Below are the records; give again exactly the line with "chantiers de toute l’île-de-France.", the line with "véritable démonstration de", and each line that lies between them, and nothing besides.

Page images and extracted text:
★ ★ ★ ★ ★

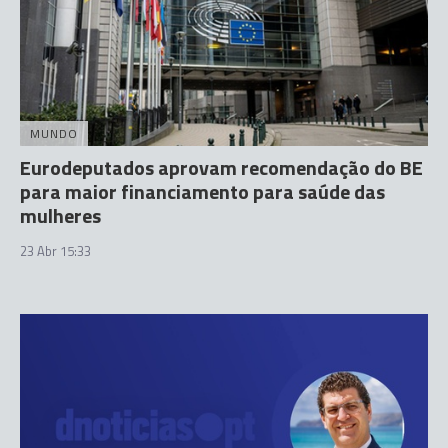
MUNDO
Eurodeputados aprovam recomendação do BE
para maior financiamento para saúde das
mulheres
23 Abr 15:33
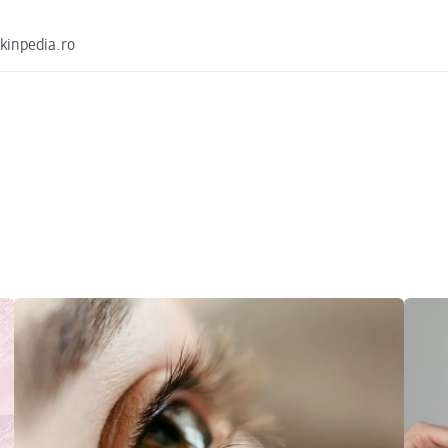
kinpedia.ro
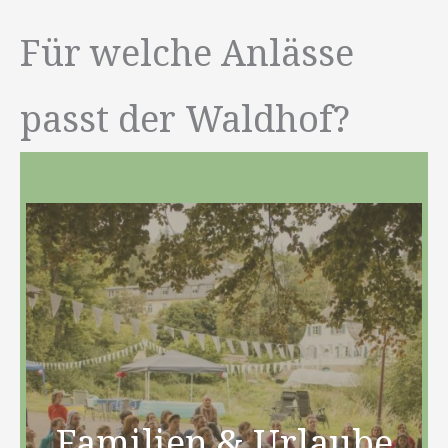
Für welche Anlässe
passt der Waldhof?
Familien & Urlaube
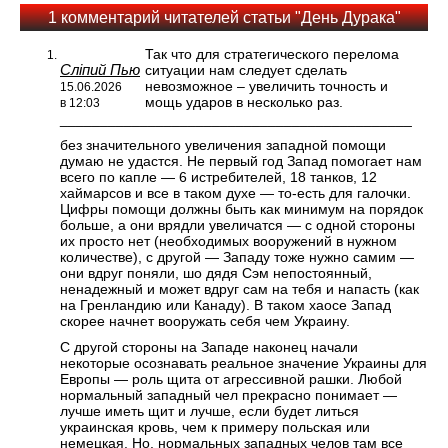
1 комментарий читателей статьи "День Дурака"
Так что для стратегического перелома
Сліпий Пью
ситуации нам следует сделать
невозможное – увеличить точность и
15.06.2026
мощь ударов в несколько раз.
в 12:03
____________________________________________
без значительного увеличения западной помощи
думаю не удастся. Не первый год Запад помогает нам
всего по капле — 6 истребителей, 18 танков, 12
хаймарсов и все в таком духе — то-есть для галочки.
Цифры помощи должны быть как минимум на порядок
больше, а они врядли увеличатся — с одной стороны
их просто нет (необходимых вооружений в нужном
количестве), с другой — Западу тоже нужно самим —
они вдруг поняли, шо дядя Сэм непостоянный,
ненадежный и может вдруг сам на тебя и напасть (как
на Гренландию или Канаду). В таком хаосе Запад
скорее начнет вооружать себя чем Украину.
С другой стороны на Западе наконец начали
некоторые осознавать реальное значение Украины для
Европы — роль щита от агрессивной рашки. Любой
нормальный западный чел прекрасно понимает —
лучше иметь щит и лучше, если будет литься
украинская кровь, чем к примеру польская или
немецкая. Но, нормальных западных челов там все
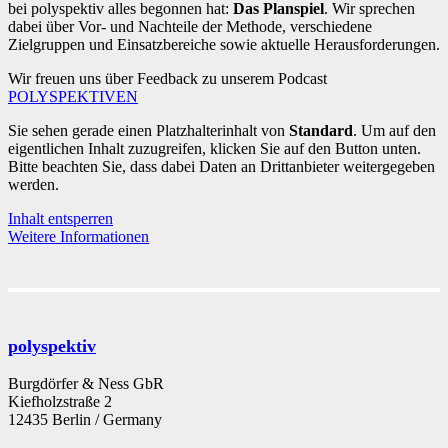
bei polyspektiv alles begonnen hat:
Das Planspiel
. Wir sprechen
dabei über Vor- und Nachteile der Methode, verschiedene
Zielgruppen und Einsatzbereiche sowie aktuelle Herausforderungen.
Wir freuen uns über Feedback zu unserem Podcast
POLYSPEKTIVEN
Sie sehen gerade einen Platzhalterinhalt von
Standard
. Um auf den
eigentlichen Inhalt zuzugreifen, klicken Sie auf den Button unten.
Bitte beachten Sie, dass dabei Daten an Drittanbieter weitergegeben
werden.
Inhalt entsperren
Weitere Informationen
polyspektiv
Burgdörfer & Ness GbR
Kiefholzstraße 2
12435 Berlin / Germany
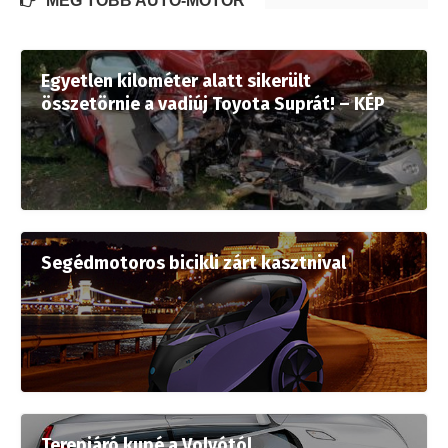
MÉG TÖBB AUTÓ-MOTOR
Egyetlen kilométer alatt sikerült
összetörnie a vadiúj Toyota Suprát! – KÉP
Segédmotoros bicikli zárt kasztnival
Terepjáró kupé a Volvótól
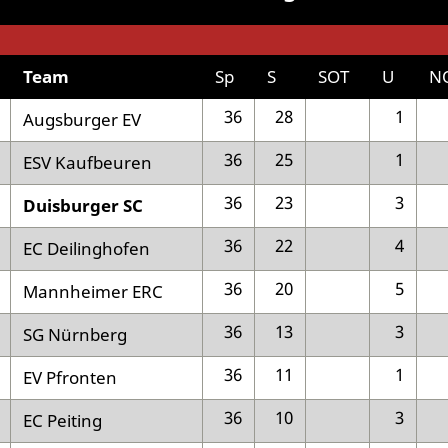
Team
Sp
S
SOT
U
N
36
28
1
Augsburger EV
36
25
1
ESV Kaufbeuren
36
23
3
Duisburger SC
36
22
4
EC Deilinghofen
36
20
5
Mannheimer ERC
36
13
3
SG Nürnberg
36
11
1
EV Pfronten
36
10
3
EC Peiting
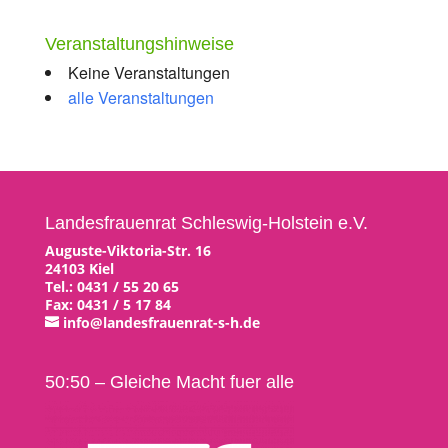
Veranstaltungshinweise
Keine Veranstaltungen
alle Veranstaltungen
Landesfrauenrat Schleswig-Holstein e.V.
Auguste-Viktoria-Str. 16
24103 Kiel
Tel.: 0431 / 55 20 65
Fax: 0431 / 5 17 84
info@landesfrauenrat-s-h.de
50:50 – Gleiche Macht fuer alle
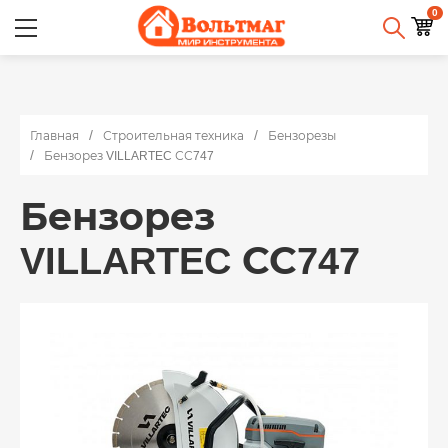
0
Главная
Строительная техника
Бензорезы
Бензорез VILLARTEC СС747
Бензорез
VILLARTEC СС747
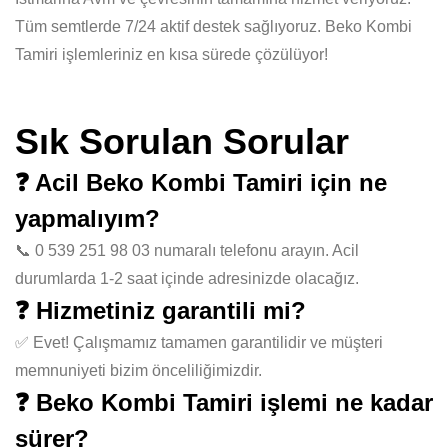
Tüm semtlerde 7/24 aktif destek sağlıyoruz. Beko Kombi
Tamiri işlemleriniz en kısa sürede çözülüyor!
Sık Sorulan Sorular
❓ Acil Beko Kombi Tamiri için ne
yapmalıyım?
📞 0 539 251 98 03 numaralı telefonu arayın. Acil
durumlarda 1-2 saat içinde adresinizde olacağız.
❓ Hizmetiniz garantili mi?
✅ Evet! Çalışmamız tamamen garantilidir ve müşteri
memnuniyeti bizim önceliliğimizdir.
❓ Beko Kombi Tamiri işlemi ne kadar
sürer?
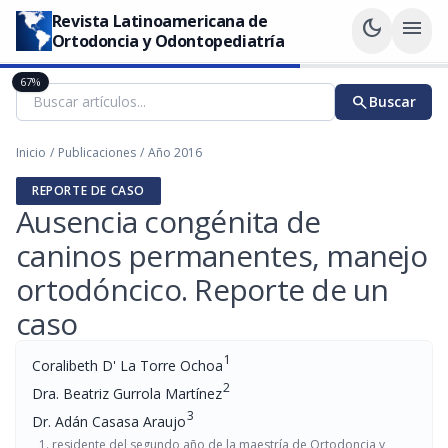
Revista Latinoamericana de
dark_mode
menu
Ortodoncia y Odontopediatría
67%
search
Buscar
Inicio
/
Publicaciones
/
Año 2016
REPORTE DE CASO
Ausencia congénita de
caninos permanentes, manejo
ortodóncico. Reporte de un
caso
1
Coralibeth D' La Torre Ochoa
2
Dra. Beatriz Gurrola Martínez
3
Dr. Adán Casasa Araujo
residente del segundo año de la maestría de Ortodoncia y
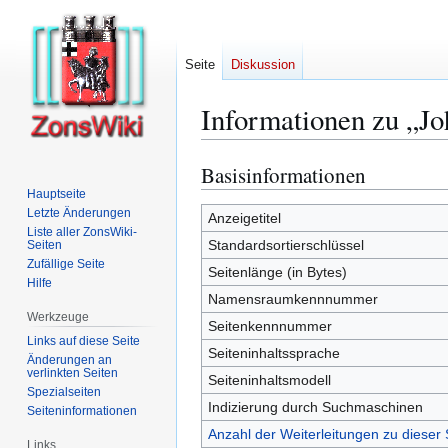
Seite
Diskussion
Informationen zu „Jo
Basisinformationen
Zur
Zur
Navigation
Suche
Hauptseite
Letzte Änderungen
springen
springen
Anzeigetitel
Liste aller ZonsWiki-
Standardsortierschlüssel
Seiten
Zufällige Seite
Seitenlänge (in Bytes)
Hilfe
Namensraumkennnummer
Werkzeuge
Seitenkennnummer
Links auf diese Seite
Seiteninhaltssprache
Änderungen an
verlinkten Seiten
Seiteninhaltsmodell
Spezialseiten
Indizierung durch Suchmaschinen
Seiten­­informationen
Anzahl der Weiterleitungen zu dieser 
Links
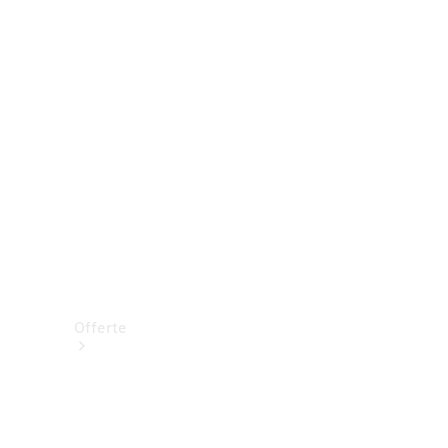
Prenotare una prova su strada
Offerte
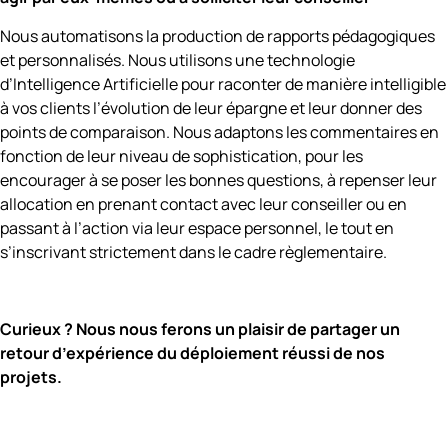
Nous automatisons la production de rapports pédagogiques
et personnalisés. Nous utilisons une technologie
d’Intelligence Artificielle pour raconter de manière intelligible
à vos clients l’évolution de leur épargne et leur donner des
points de comparaison. Nous adaptons les commentaires en
fonction de leur niveau de sophistication, pour les
encourager à se poser les bonnes questions, à repenser leur
allocation en prenant contact avec leur conseiller ou en
passant à l’action via leur espace personnel, le tout en
s’inscrivant strictement dans le cadre règlementaire.
Curieux ? Nous nous ferons un plaisir de partager un
retour d’expérience du déploiement réussi de nos
projets.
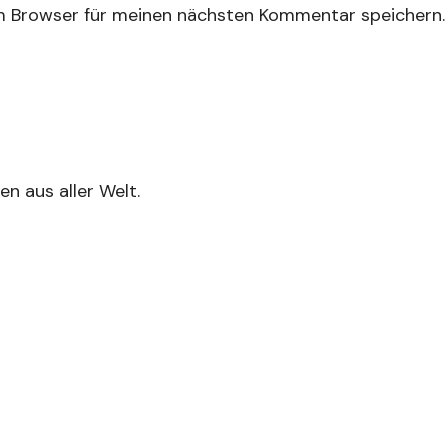
m Browser für meinen nächsten Kommentar speichern.
n aus aller Welt.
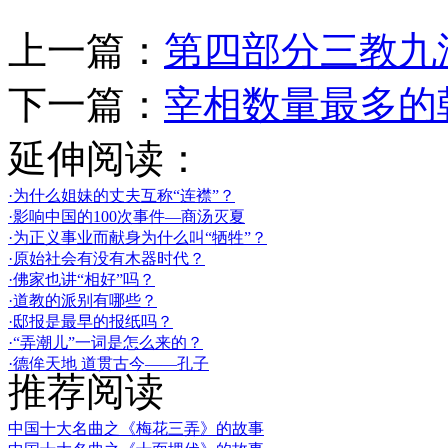
上一篇：
第四部分三教九
下一篇：
宰相数量最多的
延伸阅读：
·为什么姐妹的丈夫互称“连襟”？
·影响中国的100次事件—商汤灭夏
·为正义事业而献身为什么叫“牺牲”？
·原始社会有没有木器时代？
·佛家也讲“相好”吗？
·道教的派别有哪些？
·邸报是最早的报纸吗？
·“弄潮儿”一词是怎么来的？
·德侔天地 道贯古今——孔子
推荐阅读
中国十大名曲之《梅花三弄》的故事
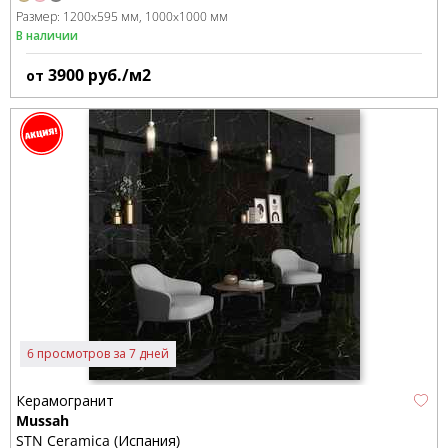
Размер:
1200x595 мм
1000x1000 мм
В наличии
3900
руб./м2
от
6 просмотров за 7 дней
Керамогранит
Mussah
STN Ceramica (Испания)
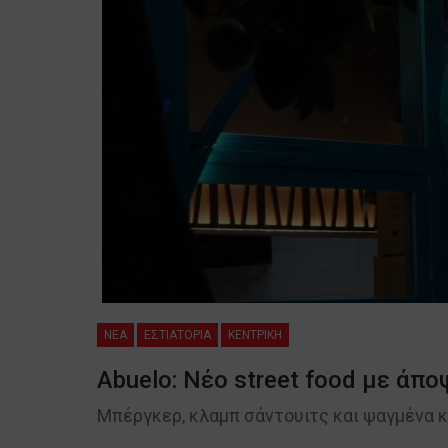
NEA
ΕΣΤΙΑΤΟΡΙΑ
ΚΕΝΤΡΙΚΗ
Abuelo: Νέο street food με άπ
Μπέργκερ, κλαμπ σάντουιτς και ψαγμένα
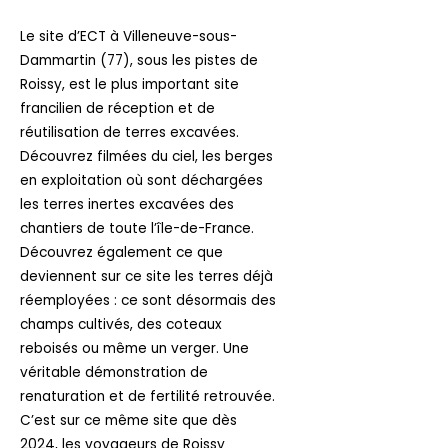
Le site d’ECT à Villeneuve-sous-
Dammartin (77), sous les pistes de
Roissy, est le plus important site
francilien de réception et de
réutilisation de terres excavées.
Découvrez filmées du ciel, les berges
en exploitation où sont déchargées
les terres inertes excavées des
chantiers de toute l’île-de-France.
Découvrez également ce que
deviennent sur ce site les terres déjà
réemployées : ce sont désormais des
champs cultivés, des coteaux
reboisés ou même un verger. Une
véritable démonstration de
renaturation et de fertilité retrouvée.
C’est sur ce même site que dès
2024, les voyageurs de Roissy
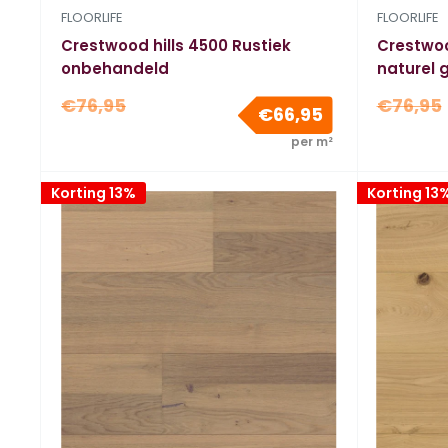
FLOORLIFE
FLOORLIFE
Crestwood hills 4500 Rustiek
Crestwoo
onbehandeld
naturel 
Normale
Normal
€76,95
€76,95
Verkoopprijs
€66,95
prijs
prijs
per m²
Korting 13%
Korting 13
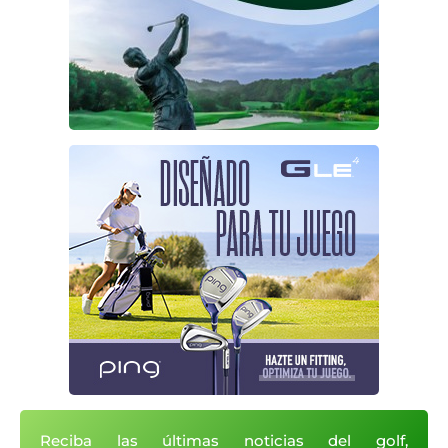
Reciba las últimas noticias del golf,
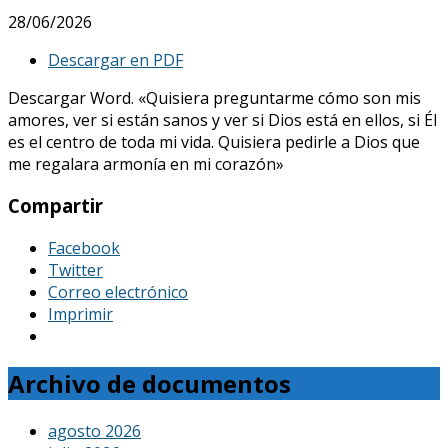
28/06/2026
Descargar en PDF
Descargar Word. «Quisiera preguntarme cómo son mis
amores, ver si están sanos y ver si Dios está en ellos, si Él
es el centro de toda mi vida. Quisiera pedirle a Dios que
me regalara armonía en mi corazón»
Compartir
Facebook
Twitter
Correo electrónico
Imprimir
Archivo de documentos
agosto 2026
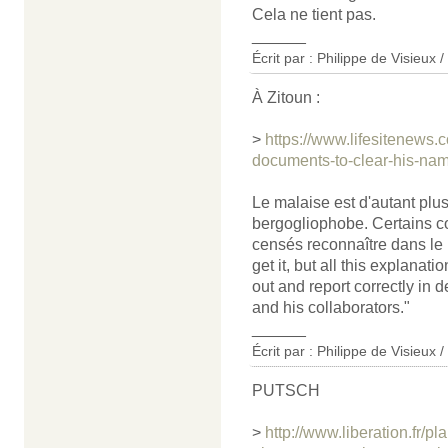
Cela ne tient pas.
______
Écrit par : Philippe de Visieux 
À Zitoun :
>
https://www.lifesitenews
documents-to-clear-his-nam
Le malaise est d'autant plus
bergogliophobe. Certains c
censés reconnaître dans le 
get it, but all this explanat
out and report correctly in 
and his collaborators."
______
Écrit par : Philippe de Visieux 
PUTSCH
>
http://www.liberation.fr/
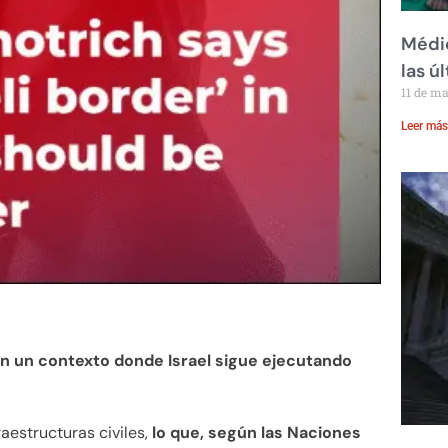
Médic
las ú
11 de m
Leer más
n un contexto donde Israel sigue ejecutando
raestructuras civiles,
lo que, según las Naciones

★ ★ ★ ★ ★

• **OUTPUT BELOW**:
chantiers de toute l’île-de-France.
Découvrez également ce que
deviennent sur ce site les terres déjà
réemployées : ce sont désormais des
champs cultivés, des coteaux
reboisés ou même un verger. Une
véritable démonstration de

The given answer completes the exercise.